Your reply should be the entries, output word for word, with each picture omitted.
** Opening Available data block **
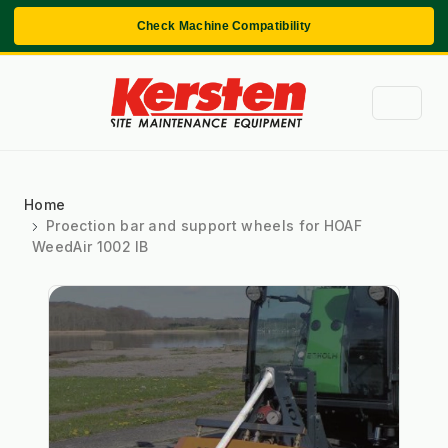
Check Machine Compatibility
Home
Proection bar and support wheels for HOAF
WeedAir 1002 IB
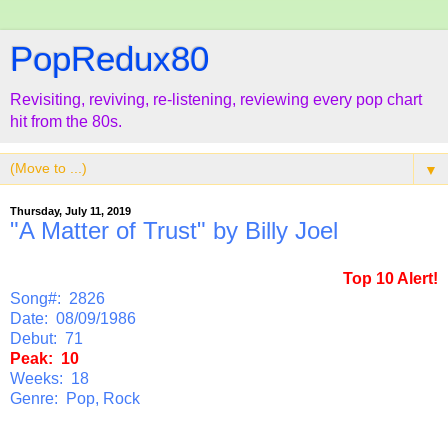
PopRedux80
Revisiting, reviving, re-listening, reviewing every pop chart
hit from the 80s.
▼
Thursday, July 11, 2019
"A Matter of Trust" by Billy Joel
Top 10 Alert!
Song#: 2826
Date: 08/09/1986
Debut: 71
Peak: 10
Weeks: 18
Genre: Pop, Rock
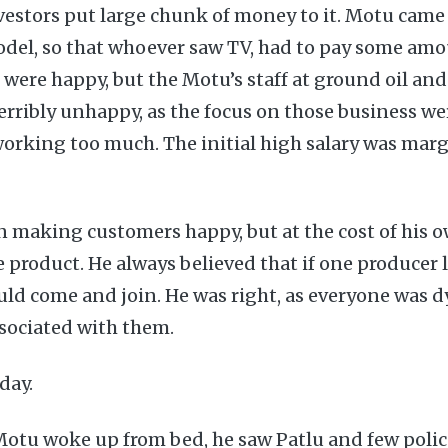
vestors put large chunk of money to it. Motu came
odel, so that whoever saw TV, had to pay some am
 were happy, but the Motu’s staff at ground oil and
erribly unhappy, as the focus on those business we
working too much. The initial high salary was marg
 making customers happy, but at the cost of his o
 product. He always believed that if one producer l
d come and join. He was right, as everyone was d
sociated with them.
 day.
otu woke up from bed, he saw Patlu and few polic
** Closing Available data block **
• [Your response]
Check Machine Compatibility
Home
Proection bar and support wheels for HOAF
WeedAir 1002 IB
PopRedux80
Revisiting, reviving, re-listening, reviewing every pop chart
hit from the 80s.
▼
Thursday, July 11, 2019
"A Matter of Trust" by Billy Joel
Top 10 Alert!
Song#: 2826
Date: 08/09/1986
Debut: 71
Peak: 10
Weeks: 18
Genre: Pop, Rock
vestors put large chunk of money to it. Motu came
odel, so that whoever saw TV, had to pay some am
 were happy, but the Motu’s staff at ground oil and
erribly unhappy, as the focus on those business we
working too much. The initial high salary was marg
 making customers happy, but at the cost of his o
 product. He always believed that if one producer l
d come and join. He was right, as everyone was d
sociated with them.
 day.
otu woke up from bed, he saw Patlu and few polic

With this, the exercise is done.